START Data to examine

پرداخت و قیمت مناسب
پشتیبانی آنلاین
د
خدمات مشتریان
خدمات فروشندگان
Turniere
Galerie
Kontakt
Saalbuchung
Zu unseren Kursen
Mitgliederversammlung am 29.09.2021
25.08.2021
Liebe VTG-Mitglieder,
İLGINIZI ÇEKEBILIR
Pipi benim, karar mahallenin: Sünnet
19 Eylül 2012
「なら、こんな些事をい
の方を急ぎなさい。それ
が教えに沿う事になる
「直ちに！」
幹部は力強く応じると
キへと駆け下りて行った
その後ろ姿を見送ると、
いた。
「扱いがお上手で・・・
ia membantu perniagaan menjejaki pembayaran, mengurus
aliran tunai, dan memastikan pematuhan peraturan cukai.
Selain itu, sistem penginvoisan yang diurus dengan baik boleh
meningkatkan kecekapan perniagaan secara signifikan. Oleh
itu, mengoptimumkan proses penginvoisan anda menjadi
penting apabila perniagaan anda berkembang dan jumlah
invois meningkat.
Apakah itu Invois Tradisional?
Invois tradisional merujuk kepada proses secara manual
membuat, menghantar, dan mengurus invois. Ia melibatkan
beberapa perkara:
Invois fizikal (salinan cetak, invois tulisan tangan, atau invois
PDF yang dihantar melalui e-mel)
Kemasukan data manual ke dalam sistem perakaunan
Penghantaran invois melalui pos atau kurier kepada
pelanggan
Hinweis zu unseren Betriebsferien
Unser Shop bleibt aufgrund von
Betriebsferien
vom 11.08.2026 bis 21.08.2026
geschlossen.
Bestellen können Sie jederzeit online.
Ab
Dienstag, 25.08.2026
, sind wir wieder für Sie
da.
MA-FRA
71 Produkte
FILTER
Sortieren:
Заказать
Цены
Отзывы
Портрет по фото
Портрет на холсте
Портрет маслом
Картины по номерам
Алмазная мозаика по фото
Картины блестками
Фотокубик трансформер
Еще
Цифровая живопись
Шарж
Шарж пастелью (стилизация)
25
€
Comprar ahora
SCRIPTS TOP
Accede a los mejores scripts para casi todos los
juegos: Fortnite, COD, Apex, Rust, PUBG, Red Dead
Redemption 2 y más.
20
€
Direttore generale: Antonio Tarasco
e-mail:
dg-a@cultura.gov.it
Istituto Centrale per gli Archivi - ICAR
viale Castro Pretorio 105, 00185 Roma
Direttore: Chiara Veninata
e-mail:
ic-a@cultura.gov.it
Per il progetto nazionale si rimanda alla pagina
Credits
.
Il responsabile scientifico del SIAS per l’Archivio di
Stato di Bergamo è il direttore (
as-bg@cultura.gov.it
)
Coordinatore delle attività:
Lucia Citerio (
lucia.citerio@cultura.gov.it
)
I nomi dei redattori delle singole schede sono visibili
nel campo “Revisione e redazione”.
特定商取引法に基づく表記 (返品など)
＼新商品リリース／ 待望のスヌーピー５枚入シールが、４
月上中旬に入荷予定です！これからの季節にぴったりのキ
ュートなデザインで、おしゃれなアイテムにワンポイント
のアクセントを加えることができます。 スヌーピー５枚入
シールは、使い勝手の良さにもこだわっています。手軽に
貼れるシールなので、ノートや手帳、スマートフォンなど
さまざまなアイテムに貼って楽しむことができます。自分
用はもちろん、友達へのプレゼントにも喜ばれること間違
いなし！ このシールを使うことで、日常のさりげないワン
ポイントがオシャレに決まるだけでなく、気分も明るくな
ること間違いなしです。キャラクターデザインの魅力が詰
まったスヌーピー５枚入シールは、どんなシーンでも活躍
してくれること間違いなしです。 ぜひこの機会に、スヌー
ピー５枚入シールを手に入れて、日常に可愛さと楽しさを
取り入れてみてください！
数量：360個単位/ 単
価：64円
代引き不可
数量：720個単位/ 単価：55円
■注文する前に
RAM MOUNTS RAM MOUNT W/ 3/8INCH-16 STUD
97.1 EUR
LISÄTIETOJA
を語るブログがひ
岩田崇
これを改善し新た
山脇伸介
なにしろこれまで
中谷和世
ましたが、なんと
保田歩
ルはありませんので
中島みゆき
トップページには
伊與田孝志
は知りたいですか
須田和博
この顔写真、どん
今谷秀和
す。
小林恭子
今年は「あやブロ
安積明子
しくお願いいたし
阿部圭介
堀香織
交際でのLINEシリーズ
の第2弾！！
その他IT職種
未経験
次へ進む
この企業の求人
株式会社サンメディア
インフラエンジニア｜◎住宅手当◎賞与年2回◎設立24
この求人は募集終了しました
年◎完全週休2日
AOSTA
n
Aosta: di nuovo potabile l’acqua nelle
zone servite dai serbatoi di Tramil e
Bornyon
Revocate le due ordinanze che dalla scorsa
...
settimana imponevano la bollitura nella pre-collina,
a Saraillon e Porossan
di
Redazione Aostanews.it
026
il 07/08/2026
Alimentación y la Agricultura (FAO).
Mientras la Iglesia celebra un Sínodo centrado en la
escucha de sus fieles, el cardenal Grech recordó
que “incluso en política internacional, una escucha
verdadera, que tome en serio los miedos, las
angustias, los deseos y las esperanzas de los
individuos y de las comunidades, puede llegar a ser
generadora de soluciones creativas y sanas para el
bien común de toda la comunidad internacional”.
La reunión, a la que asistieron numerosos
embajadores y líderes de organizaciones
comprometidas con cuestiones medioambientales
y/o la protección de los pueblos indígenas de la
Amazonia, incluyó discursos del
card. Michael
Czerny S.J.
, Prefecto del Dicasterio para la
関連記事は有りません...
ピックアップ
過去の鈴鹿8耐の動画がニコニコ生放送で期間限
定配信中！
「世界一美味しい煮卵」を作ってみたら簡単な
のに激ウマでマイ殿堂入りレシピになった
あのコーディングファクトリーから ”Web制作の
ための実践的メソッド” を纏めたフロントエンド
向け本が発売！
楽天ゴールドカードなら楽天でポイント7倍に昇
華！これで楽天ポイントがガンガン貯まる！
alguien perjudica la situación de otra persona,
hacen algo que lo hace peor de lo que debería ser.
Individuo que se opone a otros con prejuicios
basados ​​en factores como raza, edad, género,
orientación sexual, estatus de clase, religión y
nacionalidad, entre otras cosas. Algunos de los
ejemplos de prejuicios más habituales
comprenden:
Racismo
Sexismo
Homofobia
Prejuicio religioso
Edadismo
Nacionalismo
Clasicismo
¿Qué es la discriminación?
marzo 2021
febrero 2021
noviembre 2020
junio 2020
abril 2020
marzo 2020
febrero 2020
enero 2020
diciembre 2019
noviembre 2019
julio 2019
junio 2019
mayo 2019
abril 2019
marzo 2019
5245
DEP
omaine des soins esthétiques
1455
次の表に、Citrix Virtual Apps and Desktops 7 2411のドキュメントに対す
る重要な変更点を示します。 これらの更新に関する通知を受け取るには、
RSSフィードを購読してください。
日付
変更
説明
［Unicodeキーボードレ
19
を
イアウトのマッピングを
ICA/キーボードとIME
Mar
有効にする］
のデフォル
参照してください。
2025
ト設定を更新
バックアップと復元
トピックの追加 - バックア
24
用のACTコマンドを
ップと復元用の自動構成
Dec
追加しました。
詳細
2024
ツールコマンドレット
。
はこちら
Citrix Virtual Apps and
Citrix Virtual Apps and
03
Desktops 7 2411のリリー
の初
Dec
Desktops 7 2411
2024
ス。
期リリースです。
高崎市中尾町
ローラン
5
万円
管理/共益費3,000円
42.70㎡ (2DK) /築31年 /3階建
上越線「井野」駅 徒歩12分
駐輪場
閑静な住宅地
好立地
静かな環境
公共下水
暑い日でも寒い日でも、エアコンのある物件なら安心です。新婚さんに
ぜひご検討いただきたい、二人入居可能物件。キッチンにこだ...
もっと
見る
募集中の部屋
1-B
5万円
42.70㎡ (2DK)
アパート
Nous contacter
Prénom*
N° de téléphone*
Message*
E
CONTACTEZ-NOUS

END Data to examine

▶ _Task description_
Tally how many lines of the records hold the word "kepada". Answer with the number only.

▶ _Exercise result_
2